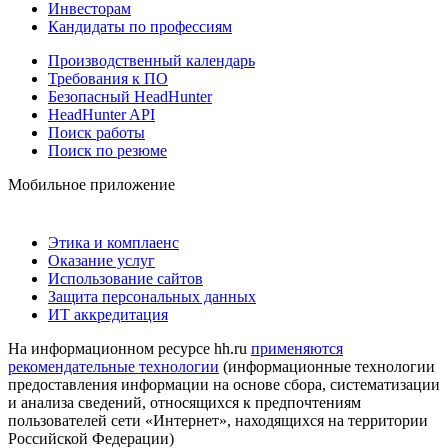
Инвесторам
Кандидаты по профессиям
Производственный календарь
Требования к ПО
Безопасный HeadHunter
HeadHunter API
Поиск работы
Поиск по резюме
Мобильное приложение
Этика и комплаенс
Оказание услуг
Использование сайтов
Защита персональных данных
ИТ аккредитация
На информационном ресурсе hh.ru
применяются
рекомендательные технологии
(информационные технологии
предоставления информации на основе сбора, систематизации
и анализа сведений, относящихся к предпочтениям
пользователей сети «Интернет», находящихся на территории
Российской Федерации)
--------
Task objective:
Give the count of lines in the listing that hold "HeadHunter", and write nothing beyond it.

Response area:
2